On a recent night, Borenstein sits among 11 pupils, who are in turn observing a nude, dark-skinned model of French, Brazilian and Colombian descent. A 39-year-old suburban husband and father of three, appropriately cartoonish with ruddy cheeks and a loud playful voice, Borenstein says teaching is “almost a religious thing. I love seeing the students grow. I love watching them get their jobs.” Some of his students have gone on to Disney, Warner Bros. and DreamWorks SKG.

As he chats, he strains to keep his voice in check, out of respect for the man teaching the Thursday night figure drawing class this semester. That is Glenn Vilppu, a famous man among animators and Borenstein’s mentor. While Borenstein is respected, Vilppu, now in his 60s and hard of hearing, is considered a master of classical drawing. A former Disney animator, Vilppu was director of the character animation department at CalArts in Valencia, has written books and opened a gallery. He teaches animation at UCLA, and works as a consultant for animators in Japan and other countries.

“The guy’s God, he really is,” says 25-year-old Ryan Carlson, who works for Disney as a cleanup animator.

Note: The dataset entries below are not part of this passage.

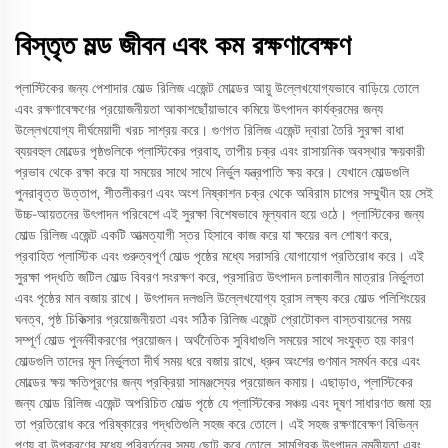
বিস্তৃত মল্ড জীবন এবং কম রক্ষণাবেক্ষণ
প্লাস্টিকের জন্য পেশাদার মোল্ড রিলিজ এজেন্ট মোল্ডের আয়ু উল্লেখযোগ্যভাবে বাড়িয়ে তোলে
এবং রক্ষণাবেক্ষণের প্রয়োজনীয়তা আকাশছোঁয়াভাবে কমিয়ে উৎপাদন কার্যক্রমের জন্য
উল্লেখযোগ্য দীর্ঘমেয়াদী খরচ সাশ্রয় করে। গুণগত রিলিজ এজেন্ট দ্বারা তৈরি সুরক্ষা বাধা
ব্যয়বহুল মোল্ডের পৃষ্ঠগুলিকে প্লাস্টিকের প্রবাহ, তাপীয় চক্র এবং রাসায়নিক অবস্থার ক্ষয়কারী
প্রভাব থেকে রক্ষা করে যা সময়ের সাথে সাথে নির্ভুল যন্ত্রপাতি ক্ষয় করে। যেখানে মোল্ডগুলি
পুনরাবৃত্ত উত্তাপ, শীতলীকরণ এবং অংশ নিষ্কাশন চক্র থেকে অবিরাম চাপের সম্মুখীন হয় সেই
উচ্চ-আয়তনের উৎপাদন পরিবেশে এই সুরক্ষা বিশেষভাবে মূল্যবান হয়ে ওঠে। প্লাস্টিকের জন্য
মোল্ড রিলিজ এজেন্ট একটি আত্মত্যাগী স্তর হিসাবে কাজ করে যা ক্ষয়ের বল শোষণ করে,
প্রবাহিত প্লাস্টিক এবং গুরুত্বপূর্ণ মোল্ড পৃষ্ঠের মধ্যে সরাসরি যোগাযোগ প্রতিরোধ করে। এই
সুরক্ষা পদ্ধতি জটিল মোল্ড বিবরণ সংরক্ষণ করে, প্রসারিত উৎপাদন চলাকালীন মাত্রার নির্ভুলতা
এবং পৃষ্ঠের মান বজায় রাখে। উৎপাদন দলগুলি উল্লেখযোগ্য হ্রাস লক্ষ্য করে মোল্ড পলিশিংয়ের
ঘনত্ব, পৃষ্ঠ চিকিত্সার প্রয়োজনীয়তা এবং সঠিক রিলিজ এজেন্ট প্রোটোকল বাস্তবায়নের সময়
সম্পূর্ণ মোল্ড পুনর্নবীকরণের প্রয়োজন। অর্থনৈতিক সুবিধাগুলি সময়ের সাথে সংযুক্ত হয় কারণ
মোল্ডগুলি তাদের মূল নির্ভুলতা দীর্ঘ সময় ধরে বজায় রাখে, ধ্রুব অংশের গুণমান সমর্থন করে এবং
মোল্ডের ক্ষয় ক্ষতিপূরণের জন্য প্রক্রিয়া সামঞ্জস্যের প্রয়োজন কমায়। এছাড়াও, প্লাস্টিকের
জন্য মোল্ড রিলিজ এজেন্ট অপরিচিত মোল্ড পৃষ্ঠে যে প্লাস্টিকের সঞ্চয় এবং দূষণ সাধারণত জমা হয়
তা প্রতিরোধ করে পরিষ্কারের পদ্ধতিগুলি সহজ করে তোলে। এই সহজ রক্ষণাবেক্ষণ বিভিন্ন
পণ্য বা উপকরণের মধ্যে পরিবর্তনের সময় ছোট করে তোলে, সামগ্রিক উৎপাদন নমনীয়তা এবং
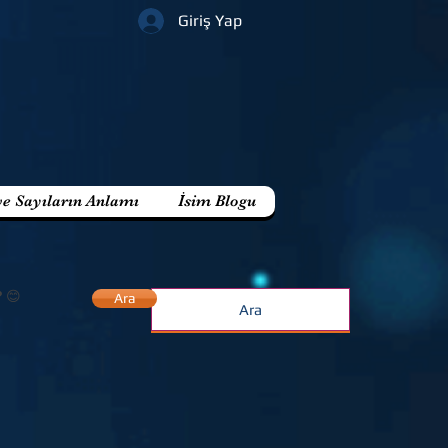
Giriş Yap
ve Sayıların Anlamı
İsim Blogu
? 😊
Ara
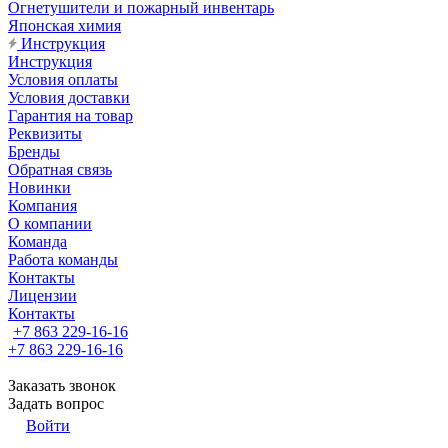
Огнетушители и пожарный инвентарь
Японская химия
Инструкция
Инструкция
Условия оплаты
Условия доставки
Гарантия на товар
Реквизиты
Бренды
Обратная связь
Новинки
Компания
О компании
Команда
Работа команды
Контакты
Лицензии
Контакты
+7 863 229-16-16
+7 863 229-16-16
Заказать звонок
Задать вопрос
Войти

The model takes her position atop a makeshift platform of wood, concrete block and green carpeting. Balding and spritely in a black turtleneck and khaki pants, Vilppu walks to a sheet of paper tacked to the wall and begins doodling.

“The relationship from here, to here, to here, to here,” Vilppu says, connecting one squiggle to another with easy strokes of his pencil, “is like in music. The parts are just so many notes on the piano. And then you pull them together.”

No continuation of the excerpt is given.